Segment Open
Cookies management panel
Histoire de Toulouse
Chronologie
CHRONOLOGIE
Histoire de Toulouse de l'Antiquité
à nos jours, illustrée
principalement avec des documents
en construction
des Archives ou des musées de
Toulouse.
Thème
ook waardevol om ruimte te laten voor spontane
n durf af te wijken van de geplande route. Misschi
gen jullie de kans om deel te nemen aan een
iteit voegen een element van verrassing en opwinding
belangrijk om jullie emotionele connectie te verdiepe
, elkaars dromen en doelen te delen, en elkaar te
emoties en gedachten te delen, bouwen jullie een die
Segment Closed
Segment Open
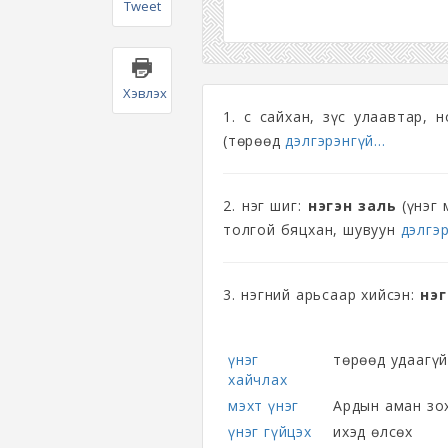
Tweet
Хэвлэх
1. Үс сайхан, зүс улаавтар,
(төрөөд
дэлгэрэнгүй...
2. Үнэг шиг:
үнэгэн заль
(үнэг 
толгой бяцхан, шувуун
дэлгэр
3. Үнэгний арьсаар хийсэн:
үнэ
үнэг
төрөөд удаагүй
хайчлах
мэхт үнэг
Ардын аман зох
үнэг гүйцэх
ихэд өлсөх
Segment Closed
- _What you should do_: The exact lines of the material above starting at the one that contains "en elkaar te" and ending at the one that contains "emoties en gedachten" are what to retype; leave out everything else.

- _Answer box_:
, elkaars dromen en doelen te delen, en elkaar te
emoties en gedachten te delen, bouwen jullie een die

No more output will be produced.